Detection of Superior Vena Cava Tumor Thrombus by F-18 FDG PET/CT in Recurrent Hepatocellular Carcinoma

상행대정맥 종양혈전을 동반한 재발성 간세포암 환자의 F-18 FDG PET/CT소견

  • Choi, Seung-Jin (Department of Nuclear Medicine, Inha University College of Medicine) ;
  • Kim, Chul-Soo (Department of International Medicine, Inha University College of Medicine) ;
  • Byun, Sung-Su (Department of Radiology, Inha University College of Medicine) ;
  • Lee, Kyung-Hee (Department of Radiology, Inha University College of Medicine) ;
  • Hyun, In-Young (Department of Nuclear Medicine, Inha University College of Medicine)
  • 최승진 (인하대학교 의과대학 핵의학교실) ;
  • 김철수 (인하대학교 의과대학 내과학교실) ;
  • 변성수 (인하대학교 의과대학 방사선과학교실) ;
  • 이경희 (인하대학교 의과대학 방사선과학교실) ;
  • 현인영 (인하대학교 의과대학 핵의학교실)
  • Published : 2006.10.31

Abstract

We report the case of a 64-year-old man with superior vena cava (SVC) syndrome due to tumor thrombus from recurrent hepatocellular carcinoma (HCC).
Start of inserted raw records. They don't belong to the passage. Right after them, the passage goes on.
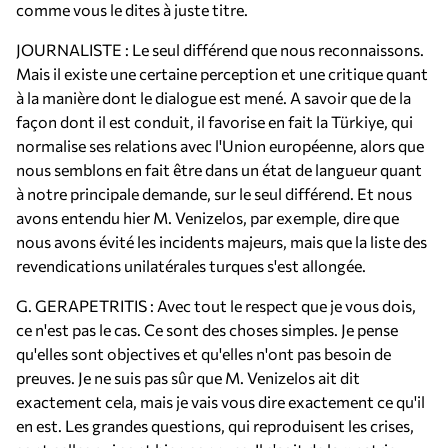
comme vous le dites à juste titre.
JOURNALISTE : Le seul différend que nous reconnaissons.
Mais il existe une certaine perception et une critique quant
à la manière dont le dialogue est mené. A savoir que de la
façon dont il est conduit, il favorise en fait la Türkiye, qui
normalise ses relations avec l'Union européenne, alors que
nous semblons en fait être dans un état de langueur quant
à notre principale demande, sur le seul différend. Et nous
avons entendu hier M. Venizelos, par exemple, dire que
nous avons évité les incidents majeurs, mais que la liste des
revendications unilatérales turques s'est allongée.
G. GERAPETRITIS : Avec tout le respect que je vous dois,
ce n'est pas le cas. Ce sont des choses simples. Je pense
qu'elles sont objectives et qu'elles n'ont pas besoin de
preuves. Je ne suis pas sûr que M. Venizelos ait dit
exactement cela, mais je vais vous dire exactement ce qu'il
en est. Les grandes questions, qui reproduisent les crises,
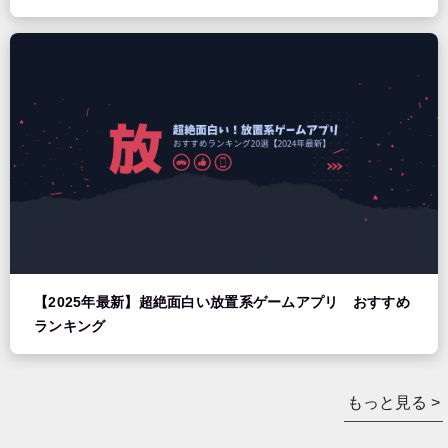
【2025年最新】超絶面白い放置系ゲームアプリ おすすめ
ランキング
もっと見る >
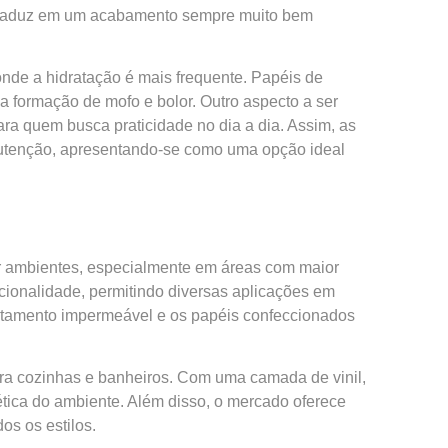
e traduz em um acabamento sempre muito bem
nde a hidratação é mais frequente. Papéis de
 formação de mofo e bolor. Outro aspecto a ser
a quem busca praticidade no dia a dia. Assim, as
nutenção, apresentando-se como uma opção ideal
ar ambientes, especialmente em áreas com maior
cionalidade, permitindo diversas aplicações em
 tratamento impermeável e os papéis confeccionados
para cozinhas e banheiros. Com uma camada de vinil,
ica do ambiente. Além disso, o mercado oferece
s os estilos.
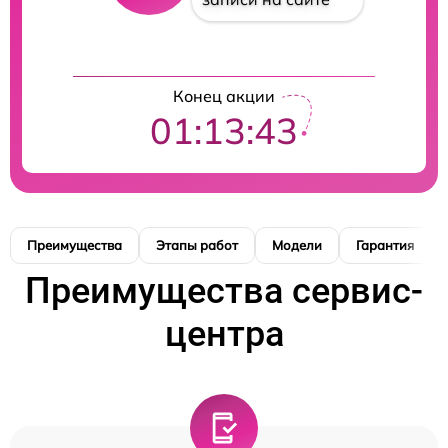
Конец акции
01:13:42
Преимущества
Этапы работ
Модели
Гарантия
Преимущества сервис-
центра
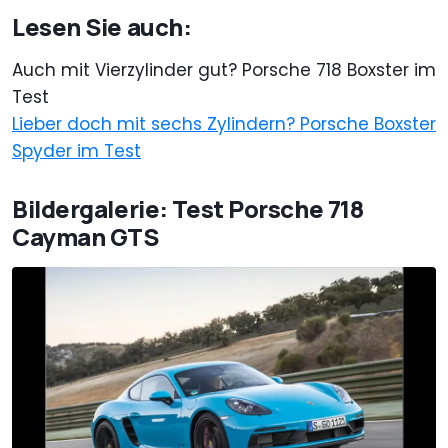
Lesen Sie auch:
Auch mit Vierzylinder gut? Porsche 718 Boxster im
Test
Lieber doch mit sechs Zylindern? Porsche Boxster
Spyder im Test
Bildergalerie: Test Porsche 718
Cayman GTS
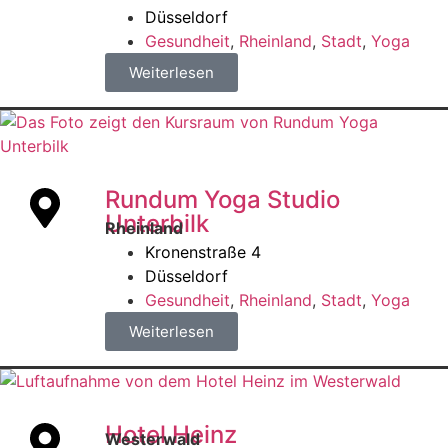
Düsseldorf
Gesundheit
,
Rheinland
,
Stadt
,
Yoga
Weiterlesen
Rundum Yoga Studio
Unterbilk
Rheinland
Kronenstraße 4
Düsseldorf
Gesundheit
,
Rheinland
,
Stadt
,
Yoga
Weiterlesen
Hotel Heinz
Westerwald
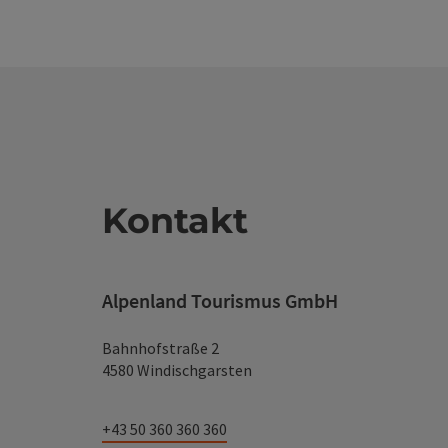
Kontakt
Alpenland Tourismus GmbH
Bahnhofstraße 2
4580 Windischgarsten
+43 50 360 360 360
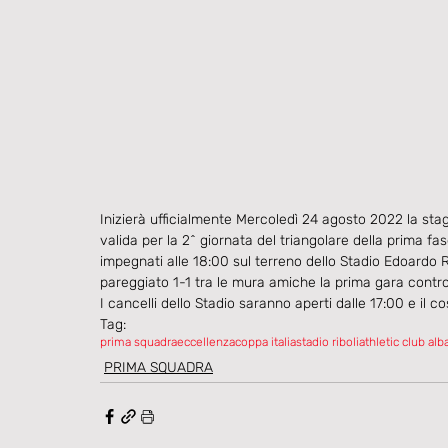
Inizierà ufficialmente Mercoledì 24 agosto 2022 la stag
valida per la 2^ giornata del triangolare della prima f
impegnati alle 18:00 sul terreno dello Stadio Edoardo R
pareggiato 1-1 tra le mura amiche la prima gara contro
I cancelli dello Stadio saranno aperti dalle 17:00 e il c
Tag:
prima squadra
eccellenza
coppa italia
stadio riboli
athletic club alb
PRIMA SQUADRA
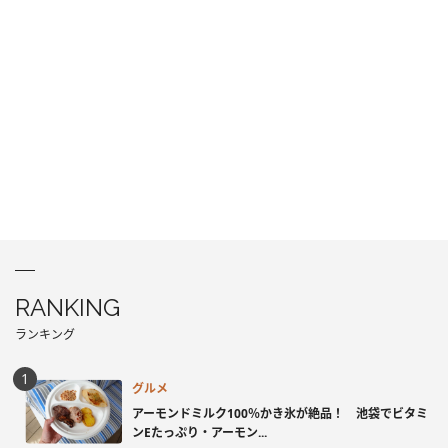
RANKING
ランキング
グルメ
アーモンドミルク100％かき氷が絶品！ 池袋でビタミ
ンEたっぷり・アーモン...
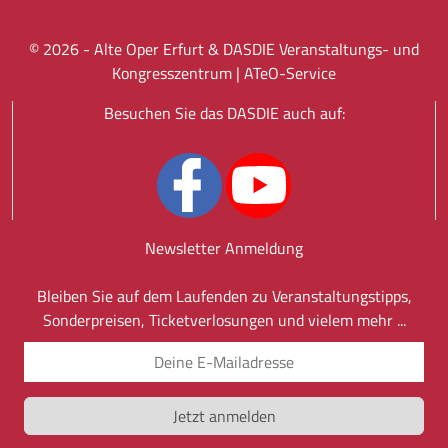
©
2026
- Alte Oper Erfurt & DASDIE Veranstaltungs- und
Kongresszentrum |
ATeO-Service
Besuchen Sie das DASDIE auch auf:
Newsletter Anmeldung
Bleiben Sie auf dem Laufenden zu Veranstaltungstipps,
Sonderpreisen, Ticketverlosungen und vielem mehr ...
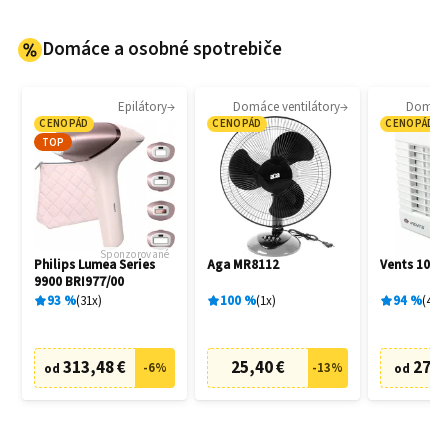
Domáce a osobné spotrebiče
Epilátory
Domáce ventilátory
Domáce 
CENOPÁD
CENOPÁD
CENOPÁD
TOP
Sponzorované
Philips Lumea Series
Aga MR8112
Vents 100 
9900 BRI977/00
93
%
31
x
100
%
1
x
94
%
4
x
313,48 €
25,40 €
27,6
-
6
%
-
13
%
od
od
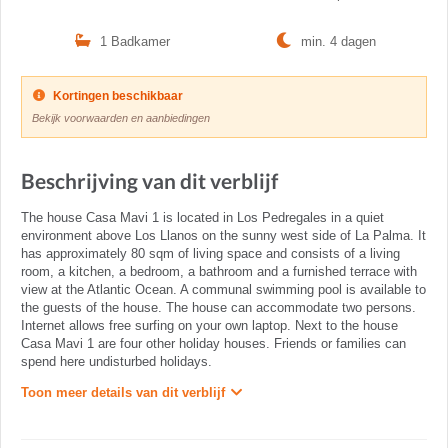
1 Badkamer
min. 4 dagen
Kortingen beschikbaar
Bekijk voorwaarden en aanbiedingen
Beschrijving van dit verblijf
The house Casa Mavi 1 is located in Los Pedregales in a quiet
environment above Los Llanos on the sunny west side of La Palma. It
has approximately 80 sqm of living space and consists of a living
room, a kitchen, a bedroom, a bathroom and a furnished terrace with
view at the Atlantic Ocean. A communal swimming pool is available to
the guests of the house. The house can accommodate two persons.
Internet allows free surfing on your own laptop. Next to the house
Casa Mavi 1 are four other holiday houses. Friends or families can
spend here undisturbed holidays.
Toon meer details van dit verblijf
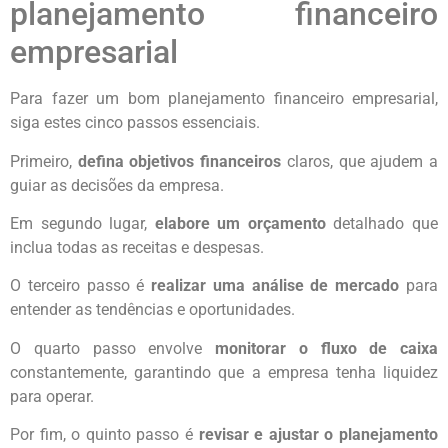
planejamento financeiro
empresarial
Para fazer um bom planejamento financeiro empresarial,
siga estes cinco passos essenciais.
Primeiro,
defina objetivos financeiros
claros, que ajudem a
guiar as decisões da empresa.
Em segundo lugar,
elabore um orçamento
detalhado que
inclua todas as receitas e despesas.
O terceiro passo é
realizar uma análise de mercado
para
entender as tendências e oportunidades.
O quarto passo envolve
monitorar o fluxo de caixa
constantemente, garantindo que a empresa tenha liquidez
para operar.
Por fim, o quinto passo é
revisar e ajustar o planejamento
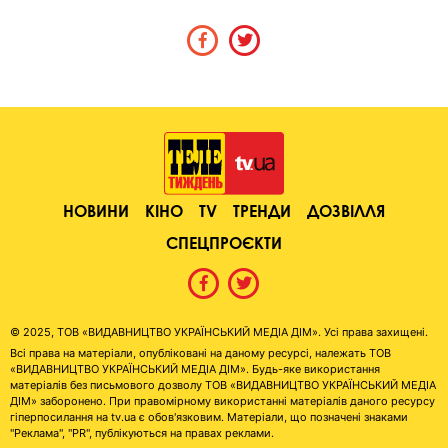
НОВИНИ
КІНО
TV
ТРЕНДИ
ДОЗВІЛЛЯ
СПЕЦПРОЄКТИ
© 2025, ТОВ «ВИДАВНИЦТВО УКРАЇНСЬКИЙ МЕДІА ДІМ». Усі права захищені.
Всі права на матеріали, опубліковані на даному ресурсі, належать ТОВ
«ВИДАВНИЦТВО УКРАЇНСЬКИЙ МЕДІА ДІМ». Будь-яке використання
матеріалів без письмового дозволу ТОВ «ВИДАВНИЦТВО УКРАЇНСЬКИЙ МЕДІА
ДІМ» заборонено. При правомірному використанні матеріалів даного ресурсу
гіперпосилання на tv.ua є обов'язковим. Матеріали, що позначені знаками
"Реклама", "PR", публікуються на правах реклами.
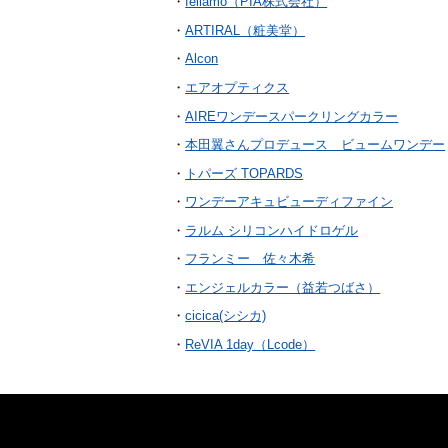
feliamo（PIA株式会社）
ARTIRAL（粧美堂）
Alcon
エアオプティクス
AIREワンデースパークリングカラー
本田翼さんプロデュース ビュームワンデー
トパーズ TOPARDS
ワンデーアキュビューディファイン
ラルム シリコンハイドロゲル
フランミー 佐々木希
エンジェルカラー（益若つばさ）
cicica(シシカ)
ReVIA 1day（Lcode）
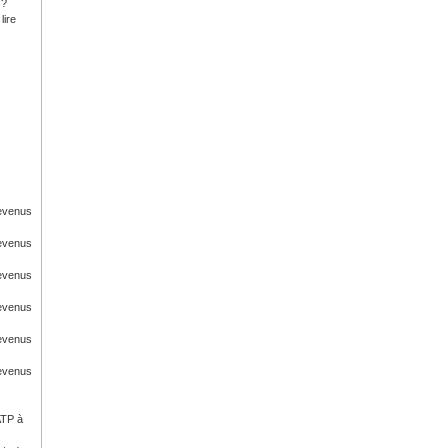
 ?
lire
Revenus
Revenus
Revenus
Revenus
Revenus
Revenus
ATP à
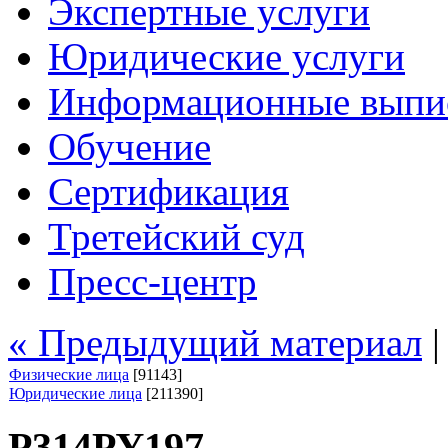
Экспертные услуги
Юридические услуги
Информационные выпи
Обучение
Сертификация
Третейский суд
Пресс-центр
« Предыдущий материал
Физические лица
[91143]
Юридические лица
[211390]
Р314РУ197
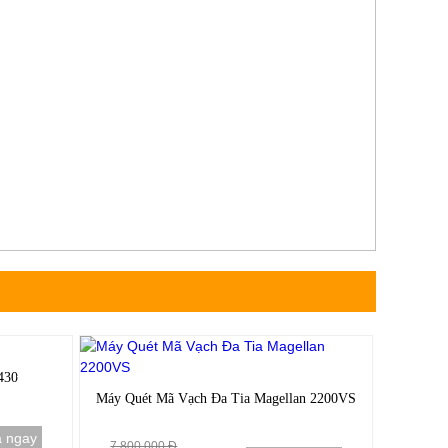
-50%
-50%
430
Máy Quét Mã Vạch Đa Tia Magellan 2200VS
 ngay
7.800.000 Đ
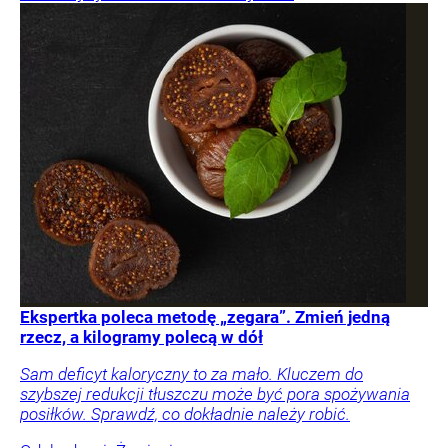
Ekspertka poleca metodę „zegara”. Zmień jedną
rzecz, a kilogramy polecą w dół
Sam deficyt kaloryczny to za mało. Kluczem do
szybszej redukcji tłuszczu może być pora spożywania
posiłków. Sprawdź, co dokładnie należy robić.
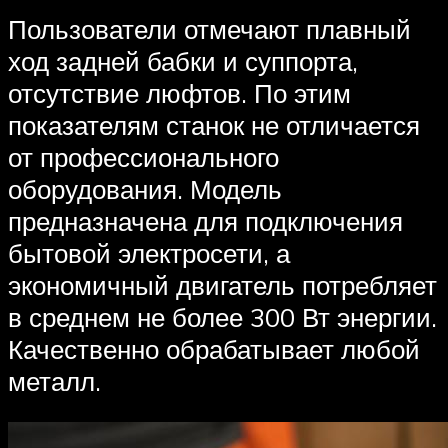
Пользователи отмечают плавный
ход задней бабки и суппорта,
отсутствие люфтов. По этим
показателям станок не отличается
от профессионального
оборудования. Модель
предназначена для подключения
бытовой электросети, а
экономичный двигатель потребляет
в среднем не более 300 Вт энергии.
Качественно обрабатывает любой
металл.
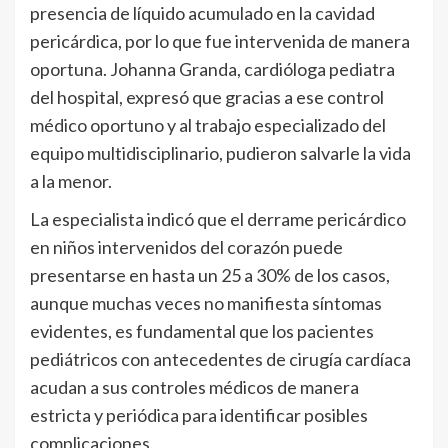
presencia de líquido acumulado en la cavidad
pericárdica, por lo que fue intervenida de manera
oportuna. Johanna Granda, cardióloga pediatra
del hospital, expresó que gracias a ese control
médico oportuno y al trabajo especializado del
equipo multidisciplinario, pudieron salvarle la vida
a la menor.
La especialista indicó que el derrame pericárdico
en niños intervenidos del corazón puede
presentarse en hasta un 25 a 30% de los casos,
aunque muchas veces no manifiesta síntomas
evidentes, es fundamental que los pacientes
pediátricos con antecedentes de cirugía cardíaca
acudan a sus controles médicos de manera
estricta y periódica para identificar posibles
complicaciones.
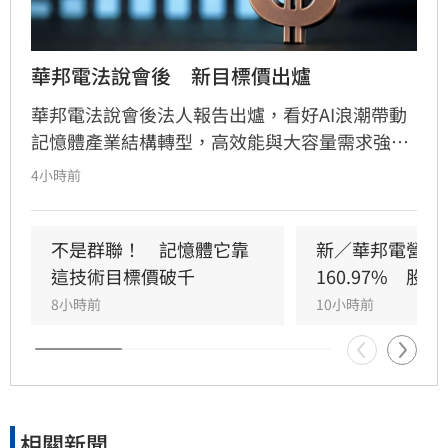
華邦電法說會後　新目標價出爐
華邦電法說會後法人報告出爐，看好AI浪潮帶動
記憶體產業結構轉型，高效能與大容量需求強
勁，推升DRAM與Flash報價持續走揚。華邦電第
4小時前
2季獲利亮眼，毛利率衝上66.25%，每股純益達
5.40元。此外，矽電容產能滿載成為新成長引
擎，公司並大幅調升2026年資本支出至395億
不是群聯！　記憶體它靠
新／華邦電營收
元，全力衝刺高雄廠擴產與先進製程。法人分析
這技術目標價破千
160.97%　股
指出，隨AI需求爆發，2027年記憶體供需缺口將
8小時前
10小時前
擴大，華邦電中長線營運看俏，兩家本土券商分
別給予200元及275元目標價，市場對其獲利爆發
力寄予厚望。提醒投資人，投資股票具備風險，
應審慎評估市場波動並自行承擔決策結果。
相關新聞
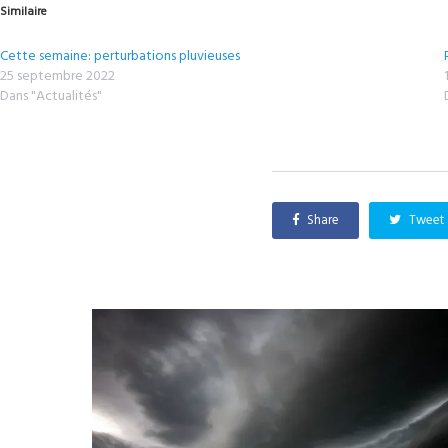
Similaire
Cette semaine: perturbations pluvieuses
25 septembre 2022
Dans "Actualités"
Share
Tweet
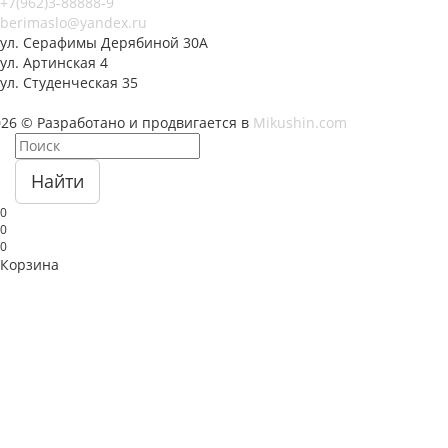
+7(962)3-88888-9
berimaslo@yandex.ru
ул. Серафимы Дерябиной 30А
ул. Артинская 4
ул. Студенческая 35
026 © Разработано и продвигается в
Mikushin.com
Найти
0
0
0
Корзина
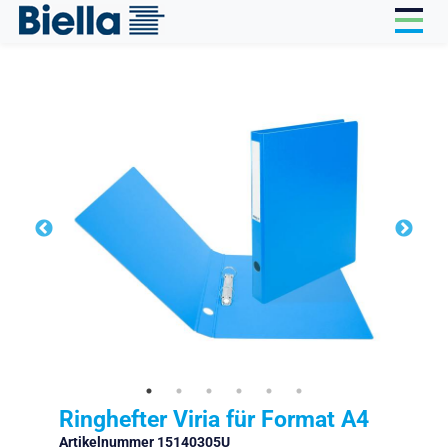
Cookie-Einstellungen
Ringhefter Viria für Format A4
Artikelnummer 15140305U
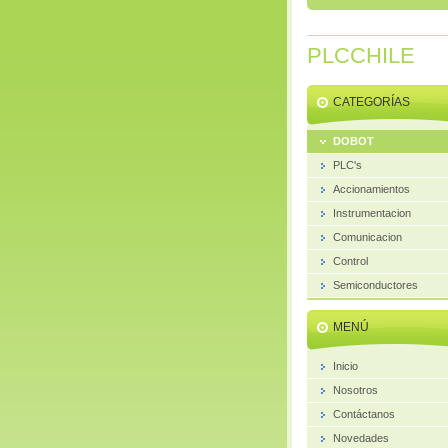
PLCCHILE
CATEGORÍAS
DOBOT
PLC's
Accionamientos
Instrumentacion
Comunicacion
Control
Semiconductores
MENÚ
Inicio
Nosotros
Contáctanos
Novedades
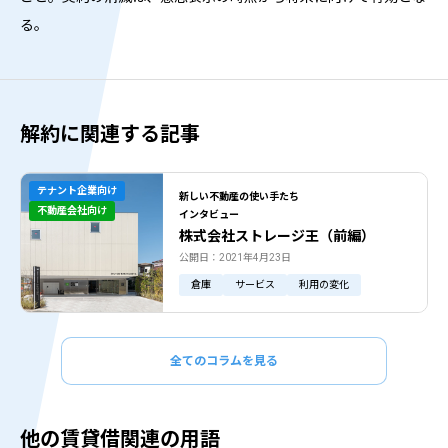
る。
解約に関連する記事
テナント企業向け
新しい不動産の使い手たち
不動産会社向け
インタビュー
株式会社ストレージ王（前編）
公開日：2021年4月23日
倉庫
サービス
利用の変化
全てのコラムを見る
他の賃貸借関連の用語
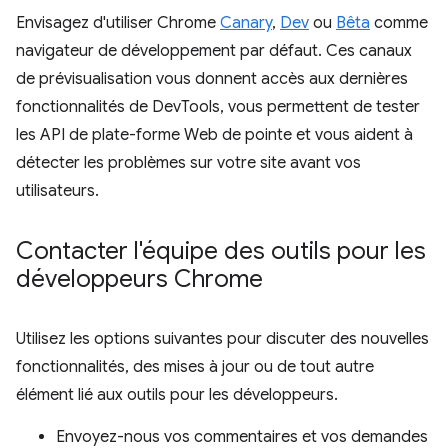
Envisagez d'utiliser Chrome
Canary
,
Dev
ou
Bêta
comme
navigateur de développement par défaut. Ces canaux
de prévisualisation vous donnent accès aux dernières
fonctionnalités de DevTools, vous permettent de tester
les API de plate-forme Web de pointe et vous aident à
détecter les problèmes sur votre site avant vos
utilisateurs.
Contacter l'équipe des outils pour les
développeurs Chrome
Utilisez les options suivantes pour discuter des nouvelles
fonctionnalités, des mises à jour ou de tout autre
élément lié aux outils pour les développeurs.
Envoyez-nous vos commentaires et vos demandes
He presented with new onset of facial swelling for 10 days. HCC was detected ten years ago. He has undergone repeated transcatheter arterial embolization (TAE) and chemotherapy. Chest computed tomography (CT) demonstrated tumor thrombus in the SVC extending to right atrium. He underwent whole body F-18 fluorodeoxyglucose(FDG) positron emission tomography/computed tomography (PET/CT) scanning for assessing the effect of TAE in HCC. F-18 FDG PET/CT showed increased uptake in the residual liver mass indicating viable tumor. There was another intense F-18 FDG accumulation in SUV extending to right atrium to suggest tumor thrombus. This case illustrates that F-18 FDG PET/CT is useful to identification of distant metastases as well as assessment of response to therapy in long-term survival HCC patients.